我遇到了一个问题,我用略有不同的模式保存不同的拼图文件,但这些文件具有共享的分区列.作为一个最小的可重现示例,我创建了以下内容:
from dask import dataframe as dd
import pandas as pd
import shutil
def save_parquet():
df1 = pd.DataFrame({"A": [1], "B": [1]})
df2 = pd.DataFrame({"A": [2], "C": [2]})
df1.to_parquet("test.parquet", partition_cols=["A"])

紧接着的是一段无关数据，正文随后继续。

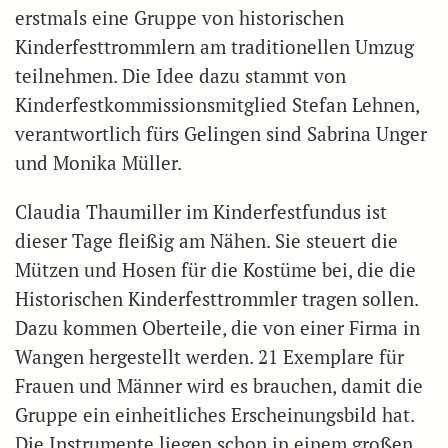
erstmals eine Gruppe von historischen
Kinderfesttrommlern am traditionellen Umzug
teilnehmen. Die Idee dazu stammt von
Kinderfestkommissionsmitglied Stefan Lehnen,
verantwortlich fürs Gelingen sind Sabrina Unger
und Monika Müller.
Claudia Thaumiller im Kinderfestfundus ist
dieser Tage fleißig am Nähen. Sie steuert die
Mützen und Hosen für die Kostüme bei, die die
Historischen Kinderfesttrommler tragen sollen.
Dazu kommen Oberteile, die von einer Firma in
Wangen hergestellt werden. 21 Exemplare für
Frauen und Männer wird es brauchen, damit die
Gruppe ein einheitliches Erscheinungsbild hat.
Die Instrumente liegen schon in einem großen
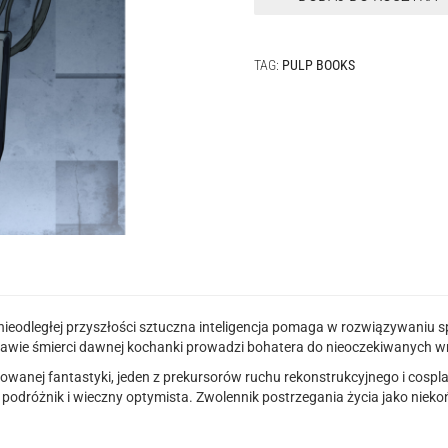
TAG:
PULP BOOKS
W nieodległej przyszłości sztuczna inteligencja pomaga w rozwiązywani
rawie śmierci dawnej kochanki prowadzi bohatera do nieoczekiwanych w
mowanej fantastyki, jeden z prekursorów ruchu rekonstrukcyjnego i cosp
h, podróżnik i wieczny optymista. Zwolennik postrzegania życia jako nie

df2.to_parquet("test.parquet", partition_cols=["A"])
def load_parquet():
filters = [[
("A", "==", 2)
]]
ddf = dd.read_parquet("test.parquet", columns=["A", "C"], filters=filters)
def main():
save_parquet()
load_parquet()
if __name__=="__main__":
main()
运行以上命令会导致以下异常:
Traceback (most recent call last):
File "/home/.../.local/lib/python3.8/site-packages/dask/backends.py", line 133, in wrapper
return func(*args, **kwargs)
File "/home/.../.local/lib/python3.8/site-packages/dask/dataframe/io/parquet/core.py", line 578, in read_parquet
meta, index, columns = set_index_columns(meta, index, columns, auto_index_allowed)
File "/home/.../.local/lib/python3.8/site-packages/dask/dataframe/io/parquet/core.py", line 1487, in set_index_columns
raise ValueError(
ValueError: The following columns were not found in the dataset {'C'}
The following columns were found Index(['B', 'A'], dtype='object')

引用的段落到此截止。